In order to enjoy the benefits of the lower capital gains rate, however, you must have sold or exchanged a “capital asset.” While that sounds simple enough, what consitutes a capital asset is has been heavily litigated; the vague definition in Section 1221 serving as the culprit.
Section 1221, to its detriment, defines capital assets by exclusion: a capital asset is any asset other than inventory, depreciable property, a copyright or similar right, accounts receivables, and some lesser-seen asset types we won’t touch on here.
Due to this ambiguity, taxpayers have long tried to treat certain assets, such as stock exchange seats, lottery tickets, contract rights and solar credits, as capital assets.
Today, in Tempel v. Commissioner, 136 T.C. 15 (2011), the Tax Court tackled this issue once more, and determined that the sale of Colorado state tax credits generated capital gain. In Tempel, the taxpayer made a qualified conservation easement donation and received credits to offset Colorado state income tax. Colorado allows you to sell your tax credits, and the taxpayer did, reporting the gain as capital gain.
The Tax Court agreed, basing their decision on the fact that 1) the state credits were not one of the stautorily-excluded classes of assets considered not to be capital assets under Section 1221, and 2) the “replacement of ordinary income” doctrine did not apply.

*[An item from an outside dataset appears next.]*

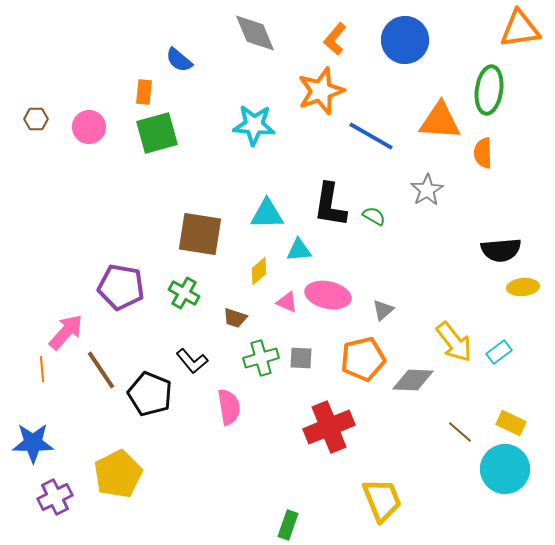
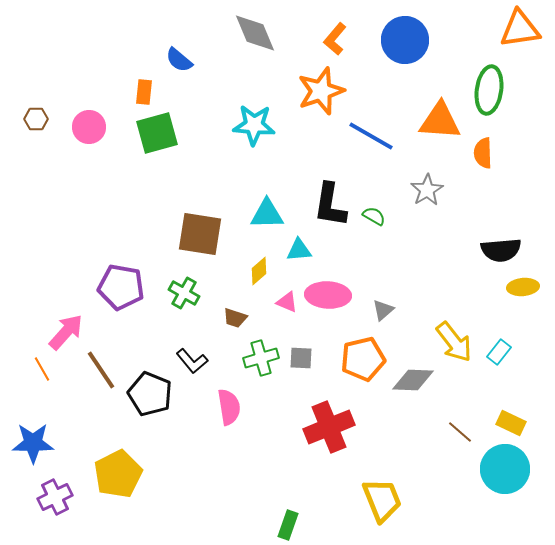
pink ellipse at (328, 295): rotated 9 degrees counterclockwise
cyan rectangle at (499, 352): rotated 15 degrees counterclockwise
orange line at (42, 369): rotated 25 degrees counterclockwise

The replacement of ordinary income doctrine dictates that you can’t sell an asset that would have otherwise generated ordinary income and treat the sale as capital gain. For example, if Joe wins the lottery and is entitled to $100,000 a year for 10 years, he has a choice. He can sit back and collect his winnings, and each payment will generate ordinary income to him. Conversely, he could sell the right to the future payments for say, $800,000, and try to treat the sale of the lottery ticket as a capital asset, resulting in $800,000 of capital gain. This position will fail, however, because the “replacement of ordinary income” doctrine will remove the lottery ticket from the definition of capital assets, since if Joe simply collected his winnings, they would have been taxed as ordinary income.
The Tax Court did not agree with the IRS’s contention that the sale of state tax credits was merely a substitute for ordinary income. The credits merely represented the right to reduce a taxpayer’s state income tax liability; and a lesser tax bill is not the same as the taxpayer generating ordinary income. It’s important to note, while the court agreed that the credits were capital assets, they also concluded that the holding period of the credits started on the day they were granted; not on the day the underlying land was purchased. This meant the capital gain was short-term, rather than long-term.
While the taxation of the sale of lottery tickets is well established, it will be interesting to see if this case has implications for assets whose classification is still uncertain, such as SRECs (solar renewable energy certificates) and PSLs (personal seat licenses granting the taxpayer the right to purchase season tickets for professional sports teams).
Could the same methodolgy implemented in Tempel — simply running through the gamut of Section 1221 exclusions and the replacement of ordinary income doctrine — be utilized to conclude that SRECs or PSLs are capital assets?